When I went to paste the sign to the front door of the building, I noticed another sign from the same young woman asking the owner of the black cat to call her. I took down the number and called her. I apologized for having taken so long. She said that it was all right. The cat had died shortly after I left. She thanked me for trying.
All right, I admit it. I’m a bit superstitious. I wondered what it meant, a black cat falling from out of the sky practically right in front of me and dying. That and the death rune some months earlier. I related everything to France at this point.
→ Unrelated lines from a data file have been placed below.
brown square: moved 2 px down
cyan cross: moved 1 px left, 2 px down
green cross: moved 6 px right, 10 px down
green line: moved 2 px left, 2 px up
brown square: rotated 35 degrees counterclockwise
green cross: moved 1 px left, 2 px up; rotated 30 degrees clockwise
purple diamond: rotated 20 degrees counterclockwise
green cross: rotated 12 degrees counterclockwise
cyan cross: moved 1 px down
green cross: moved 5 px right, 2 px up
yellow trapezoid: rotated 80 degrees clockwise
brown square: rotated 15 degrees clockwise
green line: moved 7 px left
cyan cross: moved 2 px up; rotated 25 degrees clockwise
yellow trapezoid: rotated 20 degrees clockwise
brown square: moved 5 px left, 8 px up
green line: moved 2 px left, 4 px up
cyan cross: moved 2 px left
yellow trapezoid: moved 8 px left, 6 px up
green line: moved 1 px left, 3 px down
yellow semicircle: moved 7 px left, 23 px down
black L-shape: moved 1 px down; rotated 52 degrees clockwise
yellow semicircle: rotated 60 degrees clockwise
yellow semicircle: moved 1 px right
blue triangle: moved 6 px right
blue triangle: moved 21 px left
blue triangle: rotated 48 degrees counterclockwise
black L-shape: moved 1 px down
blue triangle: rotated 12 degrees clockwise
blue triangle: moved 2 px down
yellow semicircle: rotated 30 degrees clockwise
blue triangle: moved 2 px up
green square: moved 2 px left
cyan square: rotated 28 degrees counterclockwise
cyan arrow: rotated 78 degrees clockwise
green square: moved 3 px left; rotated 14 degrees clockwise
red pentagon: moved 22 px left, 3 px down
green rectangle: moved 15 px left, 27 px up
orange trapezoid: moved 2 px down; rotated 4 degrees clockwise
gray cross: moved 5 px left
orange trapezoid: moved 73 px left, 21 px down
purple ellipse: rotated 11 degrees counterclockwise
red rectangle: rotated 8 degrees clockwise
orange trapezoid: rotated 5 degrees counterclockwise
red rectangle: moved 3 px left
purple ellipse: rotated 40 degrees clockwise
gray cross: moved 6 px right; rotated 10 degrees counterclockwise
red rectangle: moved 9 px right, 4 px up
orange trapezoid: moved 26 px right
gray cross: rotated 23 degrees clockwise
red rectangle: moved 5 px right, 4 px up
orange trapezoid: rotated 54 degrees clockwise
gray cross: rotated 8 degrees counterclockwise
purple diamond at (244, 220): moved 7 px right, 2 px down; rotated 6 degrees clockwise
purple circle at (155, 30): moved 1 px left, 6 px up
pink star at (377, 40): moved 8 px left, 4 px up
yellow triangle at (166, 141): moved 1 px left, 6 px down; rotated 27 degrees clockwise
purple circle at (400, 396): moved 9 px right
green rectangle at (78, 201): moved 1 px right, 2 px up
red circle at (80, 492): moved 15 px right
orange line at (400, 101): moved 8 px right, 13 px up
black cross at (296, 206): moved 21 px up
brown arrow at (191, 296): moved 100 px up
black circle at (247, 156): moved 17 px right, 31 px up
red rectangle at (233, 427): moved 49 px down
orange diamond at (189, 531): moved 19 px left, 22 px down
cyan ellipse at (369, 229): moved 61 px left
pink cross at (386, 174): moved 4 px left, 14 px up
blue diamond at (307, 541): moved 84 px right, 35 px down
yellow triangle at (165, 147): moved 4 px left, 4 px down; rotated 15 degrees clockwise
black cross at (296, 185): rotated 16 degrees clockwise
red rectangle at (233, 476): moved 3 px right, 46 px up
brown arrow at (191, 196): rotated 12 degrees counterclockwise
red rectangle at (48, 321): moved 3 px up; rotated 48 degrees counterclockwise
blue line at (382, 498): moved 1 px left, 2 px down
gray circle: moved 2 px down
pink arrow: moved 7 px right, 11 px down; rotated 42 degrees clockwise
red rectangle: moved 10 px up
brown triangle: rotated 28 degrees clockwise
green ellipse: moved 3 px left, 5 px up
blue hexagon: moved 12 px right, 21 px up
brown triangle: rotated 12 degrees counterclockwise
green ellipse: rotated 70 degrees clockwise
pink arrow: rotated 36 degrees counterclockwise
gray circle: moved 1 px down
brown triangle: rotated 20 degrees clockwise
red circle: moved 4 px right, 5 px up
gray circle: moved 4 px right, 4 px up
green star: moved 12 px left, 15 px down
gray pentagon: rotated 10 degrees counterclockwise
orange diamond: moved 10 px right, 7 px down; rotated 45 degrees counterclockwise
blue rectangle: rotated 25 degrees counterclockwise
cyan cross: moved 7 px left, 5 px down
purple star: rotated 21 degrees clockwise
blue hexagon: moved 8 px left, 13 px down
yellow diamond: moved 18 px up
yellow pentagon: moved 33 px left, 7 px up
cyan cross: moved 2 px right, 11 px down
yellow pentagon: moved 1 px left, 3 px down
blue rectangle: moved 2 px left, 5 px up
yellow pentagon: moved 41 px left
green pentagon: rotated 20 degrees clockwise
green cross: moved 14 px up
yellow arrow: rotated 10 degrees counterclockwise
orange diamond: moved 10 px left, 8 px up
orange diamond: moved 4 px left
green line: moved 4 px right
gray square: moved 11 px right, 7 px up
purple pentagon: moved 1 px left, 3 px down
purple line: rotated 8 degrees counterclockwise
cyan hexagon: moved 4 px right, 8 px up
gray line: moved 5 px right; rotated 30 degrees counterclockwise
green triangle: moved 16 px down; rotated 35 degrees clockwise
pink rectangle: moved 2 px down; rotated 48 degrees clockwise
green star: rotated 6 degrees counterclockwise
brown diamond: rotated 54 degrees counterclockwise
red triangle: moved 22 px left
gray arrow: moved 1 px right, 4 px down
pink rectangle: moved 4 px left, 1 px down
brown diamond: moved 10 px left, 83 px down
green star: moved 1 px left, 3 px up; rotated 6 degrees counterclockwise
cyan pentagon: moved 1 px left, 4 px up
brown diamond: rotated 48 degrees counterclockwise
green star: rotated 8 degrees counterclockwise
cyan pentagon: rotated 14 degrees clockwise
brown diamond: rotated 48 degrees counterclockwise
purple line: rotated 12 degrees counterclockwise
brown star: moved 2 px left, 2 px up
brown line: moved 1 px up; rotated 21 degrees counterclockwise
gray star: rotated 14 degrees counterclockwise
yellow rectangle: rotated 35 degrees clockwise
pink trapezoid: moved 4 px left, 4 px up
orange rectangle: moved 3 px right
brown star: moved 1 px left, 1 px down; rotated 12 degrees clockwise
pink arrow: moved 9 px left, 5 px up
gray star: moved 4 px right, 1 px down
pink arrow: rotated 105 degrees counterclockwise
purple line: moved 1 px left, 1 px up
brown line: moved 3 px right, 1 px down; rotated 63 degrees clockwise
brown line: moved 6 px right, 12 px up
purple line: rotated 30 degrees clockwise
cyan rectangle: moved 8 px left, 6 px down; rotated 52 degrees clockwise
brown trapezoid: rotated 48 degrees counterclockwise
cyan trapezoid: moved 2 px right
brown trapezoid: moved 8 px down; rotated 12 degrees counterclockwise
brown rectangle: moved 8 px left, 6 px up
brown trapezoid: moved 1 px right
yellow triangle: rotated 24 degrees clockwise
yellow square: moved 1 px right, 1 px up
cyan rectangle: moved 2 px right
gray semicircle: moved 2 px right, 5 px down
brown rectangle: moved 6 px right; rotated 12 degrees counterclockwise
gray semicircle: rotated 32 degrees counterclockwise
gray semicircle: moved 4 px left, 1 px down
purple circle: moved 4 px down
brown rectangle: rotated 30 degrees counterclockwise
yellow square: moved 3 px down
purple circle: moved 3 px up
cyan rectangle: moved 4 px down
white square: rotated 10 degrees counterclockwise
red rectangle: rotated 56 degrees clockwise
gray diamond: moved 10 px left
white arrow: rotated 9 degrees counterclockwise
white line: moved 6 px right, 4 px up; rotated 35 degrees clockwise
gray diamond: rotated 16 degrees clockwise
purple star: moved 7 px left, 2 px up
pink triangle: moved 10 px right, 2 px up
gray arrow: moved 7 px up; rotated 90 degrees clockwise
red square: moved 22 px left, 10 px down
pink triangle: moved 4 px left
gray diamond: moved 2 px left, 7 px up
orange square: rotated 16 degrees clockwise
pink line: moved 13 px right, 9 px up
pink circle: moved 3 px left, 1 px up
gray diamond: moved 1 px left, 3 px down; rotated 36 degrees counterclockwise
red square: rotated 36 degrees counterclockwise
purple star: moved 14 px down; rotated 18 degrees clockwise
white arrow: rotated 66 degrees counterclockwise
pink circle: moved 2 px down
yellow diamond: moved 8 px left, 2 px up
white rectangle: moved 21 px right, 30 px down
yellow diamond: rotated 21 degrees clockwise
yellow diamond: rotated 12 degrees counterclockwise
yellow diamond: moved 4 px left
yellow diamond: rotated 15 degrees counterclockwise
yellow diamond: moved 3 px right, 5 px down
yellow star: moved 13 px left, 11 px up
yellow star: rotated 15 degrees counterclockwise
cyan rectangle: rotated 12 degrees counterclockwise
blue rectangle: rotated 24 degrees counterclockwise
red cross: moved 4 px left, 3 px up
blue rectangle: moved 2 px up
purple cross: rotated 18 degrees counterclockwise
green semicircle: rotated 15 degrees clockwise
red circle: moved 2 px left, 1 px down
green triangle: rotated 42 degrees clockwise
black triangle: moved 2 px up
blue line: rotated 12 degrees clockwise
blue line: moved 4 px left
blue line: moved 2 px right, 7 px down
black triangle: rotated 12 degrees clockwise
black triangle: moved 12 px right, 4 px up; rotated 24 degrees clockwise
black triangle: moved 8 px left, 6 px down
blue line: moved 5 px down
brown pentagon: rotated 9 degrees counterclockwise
To spell it out, shortly after arriving in France, I began to feel very much like I was starting life over again there. I had gotten rid of many of my possessions before leaving. I had reduced my belongings to the essential me. I drew the death rune. I witnessed the death of a black cat. I went to France where I was unable to speak. I knew no one. I was like a newborn child. I stayed at the “re-birth” hotel. As the year progressed, I gradually grew up again. I learned to speak again.
I know this all sounds foolish. But it was always at the back of my mind during my time in France.
Anyway, I moved to the Hotel de la Renaissance, going from a one star hotel to a two star hotel. Returning to the Hotel Vendome to get my bags, I felt guilty when I told the swarthy manager that I would be leaving, it being already late in the day, but he didn’t seem to care.
At the Renaissance I asked the woman at the desk if she spoke English. She said, rather apologetically, that she did not. No matter: I had studied how to ask for one room with a shower. Quite self-consciously, I trotted out the French: “Une chambre avec une douche, s’il vous plait.”
No problem. Soon I found myself on the top floor of the Hotel de la Renaissance with a view of Cours Sextius. The room was small but pleasant. It had a charming ceiling, with timber laid in like you might expect to find in a log cabin. It had normal pillows and normal washroom facilities, with one exception: there were no curtains on the shower, which again was one of those hand held jobbies.
I couldn’t believe the lack of shower curtains. Was this normal? The entire room might end up soaked. The following morning I used the shower anyway, taking as much care as I could not to wet the room.